Im Juli hatte Raiffeisen-CEO Patrik Gisel (56) angekündigt, auf Ende Jahr zurückzutreten. Damit wolle er nach eigenen Worten der Bank nach der Affäre um den gefallenen Ex-Chef Pierin Vincenz (62) einen unbelasteten Neubeginn ermöglichen. Letzterer hatte sich mutmasslich mit krummen Geschäften bereichert. Obwohl jahrelang die Nummer 2, wurde Gisel in verschiedenen Untersuchungen kein Fehlverhalten nachgewiesen.
BLICK weiss aus seinem Umfeld: Jetzt ist alles anders. Gisel – er arbeitete bis zuletzt mit Volldampf für seine Bank – tritt per sofort ab! Im Laufe dieser Woche sei er zum Schluss gekommen, dass dieser Schritt besser sei für seine Bank und für ihn selber – auch wenn es ihm sehr schwerfalle. Doch es diene der Bereinigung und einem unbelasteten Neuanfang unter dem neuen Verwaltungsratspräsidenten Guy Lachappelle (57), der am Samstag gewählt wird. Und es sei ihm wichtig, den Entscheid aus freien Stücken zu fällen.
Gisel wird seinen Schritt morgen Samstag an der Delegiertenversammlung von Raiffeisen Schweiz offiziell machen. Damit geht Gisel knapp zwei Monate früher als geplant. Auslöser dafür ist eine private Beziehung, die diese Woche publik wurde.
Verheimlichte Beziehung
Und das kam so: BLICK hat vorige Woche herausgefunden, dass Gisel seiner Arbeitgeberin, der Raiffeisen Schweiz, eine Beziehung mit Laurence de la Serna (50) verschwiegen hat.
Die Chefin der Genfer Flugzeugturbinen-Firma Jean Gallay sass bis vergangenen Juni im Raiffeisen-Verwaltungsrat. In jenem Gremium also, das Gisel überwacht. Und ihn im vergangenen Frühjahr, als sein Stuhl wackelte, nicht absetzte. Kaum war de la Serna nicht mehr im Verwaltungsrat, hat Gisel seinen Rücktritt auf Ende Jahr verkündet.
Die Liebschaft ist aus der Perspektive einer einwandfreien Geschäftsführung von Interesse. War de la Serna aus Zuneigung gegenüber Gisel weniger kritisch, als sie es hätte sein sollen?
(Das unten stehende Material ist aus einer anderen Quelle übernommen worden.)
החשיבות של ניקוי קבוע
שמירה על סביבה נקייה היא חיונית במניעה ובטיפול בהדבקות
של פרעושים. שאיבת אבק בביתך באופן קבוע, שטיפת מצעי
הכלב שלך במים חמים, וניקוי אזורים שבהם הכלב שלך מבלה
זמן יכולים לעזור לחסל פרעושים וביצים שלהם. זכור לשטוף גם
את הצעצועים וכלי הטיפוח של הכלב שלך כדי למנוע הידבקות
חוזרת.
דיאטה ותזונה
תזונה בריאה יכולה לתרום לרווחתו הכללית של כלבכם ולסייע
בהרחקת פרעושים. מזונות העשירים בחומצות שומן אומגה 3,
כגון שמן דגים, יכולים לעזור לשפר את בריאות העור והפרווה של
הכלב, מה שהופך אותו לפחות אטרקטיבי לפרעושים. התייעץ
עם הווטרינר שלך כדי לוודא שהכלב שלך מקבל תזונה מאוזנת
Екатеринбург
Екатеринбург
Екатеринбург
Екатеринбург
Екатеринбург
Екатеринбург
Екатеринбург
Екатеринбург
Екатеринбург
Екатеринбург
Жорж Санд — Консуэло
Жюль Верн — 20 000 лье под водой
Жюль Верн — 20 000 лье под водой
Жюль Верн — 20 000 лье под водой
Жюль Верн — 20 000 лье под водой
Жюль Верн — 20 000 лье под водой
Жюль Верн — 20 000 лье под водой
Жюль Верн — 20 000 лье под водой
BLICK hat Raiffeisen, de la Serna und Gisel vergangene Woche mit der Liebschaft konfrontiert. Raiffeisen selbst blieb wortkarg: «Wir äussern uns nicht zum Privatleben von Patrik Gisel.» Nur de la Serna stand dazu: «Je suis attachée à Monsieur Gisel et cela depuis peu.» Auf Deutsch: Ja, ich bin mit Herrn Gisel zusammen, aber erst seit kurzem. Was sie damit sagen will: Erst seitdem sie nicht mehr im Raiffeisen-Verwaltungsrat sitze.
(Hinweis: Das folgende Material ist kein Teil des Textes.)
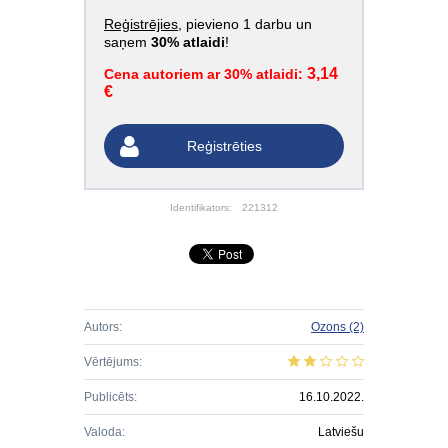
Reģistrējies
, pievieno 1 darbu un
saņem
30% atlaidi
!
3,14
Cena autoriem ar 30% atlaidi:
€
Reģistrēties
Identifikators:
221312
Autors:
Ozons
(2)
Vērtējums:
Publicēts:
16.10.2022.
Valoda:
Latviešu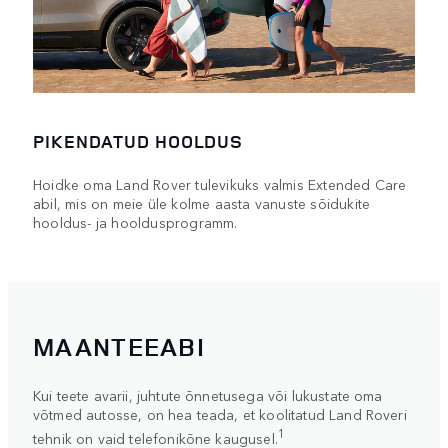
PIKENDATUD HOOLDUS
Hoidke oma Land Rover tulevikuks valmis Extended Care
abil, mis on meie üle kolme aasta vanuste sõidukite
hooldus- ja hooldusprogramm.
MAANTEEABI
Kui teete avarii, juhtute õnnetusega või lukustate oma
võtmed autosse, on hea teada, et koolitatud Land Roveri
1
tehnik on vaid telefonikõne kaugusel.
Gisel antwortete nicht auf die BLICK-Anfrage. Er erzählte jedoch am Freitag intern den Geschäftsleitungs-Kollegen und dem Verwaltungsrat von der Beziehung.
Dokumente als Beweis
Die Verwaltungsräte fielen aus allen Wolken, als sie feststellen mussten, dass ihnen der CEO die Liaison verschwiegen hatte. Sie machten Gisel Vorwürfe: Ausgerechnet zu dem Zeitpunkt, als die Bank wegen der Affäre Vincenz im schlimmsten Image-Tief ihrer Geschichte steckte, begann der oberste Krisenmanager eine Beziehung mit einer seiner Aufpasserinnen. Derweil beteuerte Gisel, die Beziehung habe erst nach de la Sernas Ausscheiden aus dem Verwaltungsrat begonnen, und legte auch umfangreiche Dokumente vor, die das belegen sollen.
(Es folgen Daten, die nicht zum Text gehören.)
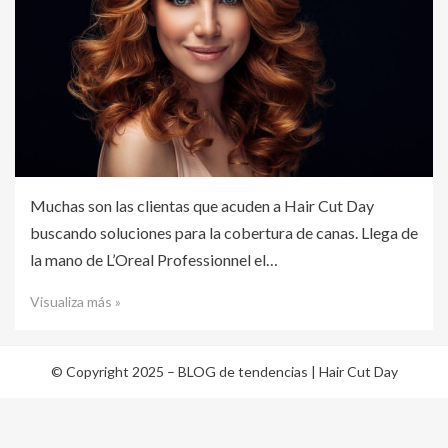
Muchas son las clientas que acuden a Hair Cut Day
buscando soluciones para la cobertura de canas. Llega de
la mano de L’Oreal Professionnel el…
Visualiza más »
© Copyright 2025 –
BLOG de tendencias | Hair Cut Day
Cambium Theme por
BestBlogThemes
⋅
Funciona con
WordPress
In diesem Fall wäre die Beziehung Privatsache. Und weil sich der zeitliche Ablauf nicht beweisen lässt, hat BLICK aus Gründen des Persönlichkeitsschutzes diese private Geschichte nicht publiziert. Sie erschien dann im «Tages-Anzeiger», mit Berufung auf anonyme Verwaltungsräte. Gemäss diesen erwäge der Verwaltungsrat, Gisel nach seiner Beichte zum Rücktritt zu drängen.
Arbeitsrechtlich ist einzig von Belang, wann die Beziehung begonnen hat. Erst im Juli, als kein Interessenkonflikt mehr bestand? Oder doch früher? Stutzig macht das Raiffeisen-Communiqué vom April, in dem de la Sernas Rücktritt nach nur einem Jahr bekannt gegeben wurde. Darin stand, dass zu ihren Motiven auch «persönliche Gründe» zählten.
Bleibt die Frage, wann Gisel den Verwaltungsrat über die Liaison hätte informieren müssen. Das Gesetz gibt darüber keine Auskunft. Michael Bopp (46), Jurist bei einer Zürcher Kanzlei: «Man kann es niemandem verbieten, sich zu verlieben. Aber in einer solchen Situation sollte nicht einmal der Anschein eines Interessenkonflikts entstehen. Von Personen auf dieser Hierarchiestufe darf man eine Offenlegung verlangen.»